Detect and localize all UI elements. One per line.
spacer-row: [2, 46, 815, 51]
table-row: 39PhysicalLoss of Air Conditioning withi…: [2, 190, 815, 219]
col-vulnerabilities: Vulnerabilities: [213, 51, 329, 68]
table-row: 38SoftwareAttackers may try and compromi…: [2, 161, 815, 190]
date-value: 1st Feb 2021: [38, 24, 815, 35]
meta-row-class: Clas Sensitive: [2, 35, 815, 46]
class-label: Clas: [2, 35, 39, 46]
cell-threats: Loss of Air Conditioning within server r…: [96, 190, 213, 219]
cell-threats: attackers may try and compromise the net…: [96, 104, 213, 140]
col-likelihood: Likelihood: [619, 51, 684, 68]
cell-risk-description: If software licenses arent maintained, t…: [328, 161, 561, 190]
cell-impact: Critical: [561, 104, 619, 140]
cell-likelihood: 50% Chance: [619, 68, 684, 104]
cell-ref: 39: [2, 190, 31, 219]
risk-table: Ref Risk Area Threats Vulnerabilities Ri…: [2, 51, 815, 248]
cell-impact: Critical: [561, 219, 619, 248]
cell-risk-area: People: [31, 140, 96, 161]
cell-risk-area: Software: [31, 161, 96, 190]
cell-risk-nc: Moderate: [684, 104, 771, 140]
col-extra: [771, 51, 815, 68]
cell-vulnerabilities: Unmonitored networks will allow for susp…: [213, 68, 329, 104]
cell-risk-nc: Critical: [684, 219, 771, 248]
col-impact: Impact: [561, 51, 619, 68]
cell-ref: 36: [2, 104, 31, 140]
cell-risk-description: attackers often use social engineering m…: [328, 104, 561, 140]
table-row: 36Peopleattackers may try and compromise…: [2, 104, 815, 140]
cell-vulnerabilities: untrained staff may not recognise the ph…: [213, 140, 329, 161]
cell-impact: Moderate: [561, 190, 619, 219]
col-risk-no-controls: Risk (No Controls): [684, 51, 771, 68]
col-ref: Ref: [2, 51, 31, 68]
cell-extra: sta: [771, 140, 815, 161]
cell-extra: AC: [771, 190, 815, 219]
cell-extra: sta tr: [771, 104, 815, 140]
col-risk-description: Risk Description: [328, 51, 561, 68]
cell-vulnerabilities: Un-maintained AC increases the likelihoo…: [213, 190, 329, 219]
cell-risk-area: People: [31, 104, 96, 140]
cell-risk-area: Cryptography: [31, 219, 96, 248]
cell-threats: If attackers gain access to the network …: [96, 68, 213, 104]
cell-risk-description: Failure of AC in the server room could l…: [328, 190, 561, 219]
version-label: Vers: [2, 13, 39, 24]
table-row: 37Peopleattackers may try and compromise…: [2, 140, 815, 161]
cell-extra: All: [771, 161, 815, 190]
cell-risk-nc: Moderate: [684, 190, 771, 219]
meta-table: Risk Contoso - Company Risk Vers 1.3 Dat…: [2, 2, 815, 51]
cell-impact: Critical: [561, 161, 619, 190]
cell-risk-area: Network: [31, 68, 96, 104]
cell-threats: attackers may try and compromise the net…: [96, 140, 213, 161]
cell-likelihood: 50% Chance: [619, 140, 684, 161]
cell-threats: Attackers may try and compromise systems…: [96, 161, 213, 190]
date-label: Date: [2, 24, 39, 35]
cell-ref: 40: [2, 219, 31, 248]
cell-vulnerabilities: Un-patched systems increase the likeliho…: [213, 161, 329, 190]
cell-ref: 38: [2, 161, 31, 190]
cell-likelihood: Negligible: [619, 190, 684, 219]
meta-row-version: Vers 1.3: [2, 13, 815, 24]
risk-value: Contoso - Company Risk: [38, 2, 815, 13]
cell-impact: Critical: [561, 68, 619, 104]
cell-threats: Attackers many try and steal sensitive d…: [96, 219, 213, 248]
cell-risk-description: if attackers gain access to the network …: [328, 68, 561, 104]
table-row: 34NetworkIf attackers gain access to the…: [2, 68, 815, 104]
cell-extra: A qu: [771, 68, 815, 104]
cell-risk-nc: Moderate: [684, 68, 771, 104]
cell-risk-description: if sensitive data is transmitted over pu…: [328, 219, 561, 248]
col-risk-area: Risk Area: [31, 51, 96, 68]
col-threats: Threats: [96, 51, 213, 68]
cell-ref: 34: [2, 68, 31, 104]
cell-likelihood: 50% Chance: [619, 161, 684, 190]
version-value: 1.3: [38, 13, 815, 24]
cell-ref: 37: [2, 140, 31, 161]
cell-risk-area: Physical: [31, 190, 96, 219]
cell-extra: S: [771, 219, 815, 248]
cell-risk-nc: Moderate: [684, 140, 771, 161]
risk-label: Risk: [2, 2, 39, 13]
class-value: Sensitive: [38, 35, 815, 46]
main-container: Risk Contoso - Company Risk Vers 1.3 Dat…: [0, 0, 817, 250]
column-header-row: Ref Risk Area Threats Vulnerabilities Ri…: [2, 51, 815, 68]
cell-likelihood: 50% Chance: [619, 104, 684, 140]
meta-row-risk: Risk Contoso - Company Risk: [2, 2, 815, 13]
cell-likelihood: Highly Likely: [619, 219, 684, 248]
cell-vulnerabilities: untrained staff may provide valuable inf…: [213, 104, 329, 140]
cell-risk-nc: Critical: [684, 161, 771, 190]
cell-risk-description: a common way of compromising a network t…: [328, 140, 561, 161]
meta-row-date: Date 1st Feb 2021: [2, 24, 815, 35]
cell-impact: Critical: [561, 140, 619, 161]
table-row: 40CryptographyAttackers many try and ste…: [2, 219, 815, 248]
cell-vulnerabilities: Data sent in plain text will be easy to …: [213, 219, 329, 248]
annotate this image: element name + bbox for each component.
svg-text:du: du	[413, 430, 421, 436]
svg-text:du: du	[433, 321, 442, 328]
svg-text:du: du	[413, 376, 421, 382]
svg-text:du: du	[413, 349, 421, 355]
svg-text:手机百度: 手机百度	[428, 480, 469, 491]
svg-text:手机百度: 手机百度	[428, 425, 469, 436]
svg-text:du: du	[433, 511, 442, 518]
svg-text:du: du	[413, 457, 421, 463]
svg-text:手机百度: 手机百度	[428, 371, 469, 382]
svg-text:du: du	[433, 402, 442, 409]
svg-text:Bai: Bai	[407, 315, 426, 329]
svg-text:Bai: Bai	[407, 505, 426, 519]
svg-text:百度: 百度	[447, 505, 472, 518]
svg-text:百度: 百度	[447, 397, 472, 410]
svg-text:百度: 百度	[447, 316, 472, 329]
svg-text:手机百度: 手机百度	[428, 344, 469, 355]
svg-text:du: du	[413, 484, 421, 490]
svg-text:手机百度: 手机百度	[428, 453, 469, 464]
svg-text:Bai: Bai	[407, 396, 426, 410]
════════════════
**What is required**
The lines to show are those in the data above that include "Conditioning".

**Exercise answer**
table-row: 39PhysicalLoss of Air Conditioning withi…: [2, 190, 815, 219]
cell-threats: Loss of Air Conditioning within server r…: [96, 190, 213, 219]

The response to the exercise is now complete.